In machine learning, we often take probability for granted. We desire a system for representing uncertainty in the world, and Cox’s theorem tells us that if we accept some basic postulates regarding what is desirable in a system of uncertainty, we will end up with probability.
So that should be the end of the story… right? Well, maybe not. The first Cox postulate is
Divisibility and comparability – The plausibility of a statement is a real number and is dependent on information we have related to the statement,
which seems quite innocent. However, who’s to say that there is anything fundamental about real numbers? Real numbers have strange things like irrational numbers and negative numbers (crazy, I know), but they’re lacking in comparison to imaginary numbers (there’s no operation that you can apply 4 times before returning to your original value, which you can do by multiplying by i with imaginary numbers). It seems kind of arbitrary to choose real numbers. For a fun and interesting read, see the following link. It makes the point better than I can:
Negative numbers aren’t easy. Imagine you’re a European mathematician in the 1700s. You have 3 and 4, and know you can write 4 – 3 = 1. Simple.
But what about 3-4? What, exactly, does that mean? How can you take 4 cows from 3? How could you have less than nothing?

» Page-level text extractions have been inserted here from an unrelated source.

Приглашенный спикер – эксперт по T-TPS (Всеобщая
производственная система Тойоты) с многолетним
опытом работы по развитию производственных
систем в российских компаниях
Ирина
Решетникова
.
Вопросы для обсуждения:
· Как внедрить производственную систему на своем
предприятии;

Negatives were considered absurd, something that “darkened the very whole doctrines of the equations” (Francis Maseres, 1759). Yet today, it’d be absurd to think negatives aren’t logical or useful. Try asking your teacher whether negatives corrupt the very foundations of math.
Imaginary numbers come up in the context of systems of uncertainty when we deal with quantum mechanics. The basic idea is that interactions operate over amplitudes (expressed as complex numbers), then to determine the likelihood of a final configuration, you look at norms of amplitudes. For a relatively straightforward explanation, see here: http://lesswrong.com/lw/pd/configurations_and_amplitude/
So I don’t necessarily have any well-formed thoughts on the matter (yet?), but it’s fun to think about other principled ways of representing uncertainty. I’m curious to know if there are types of interactions useful for machine learning that would be hard to represent with standard probability models but that would be aided by these types of quantum models.
Finally, I leave you with this blog comment from The Blog of Scott Aaronson:
“graphical models with amplitudes instead of probabilities” is a fair definition of a quantum circuit (and therefore a quantum computer).
That seems to me, worth understanding deeper.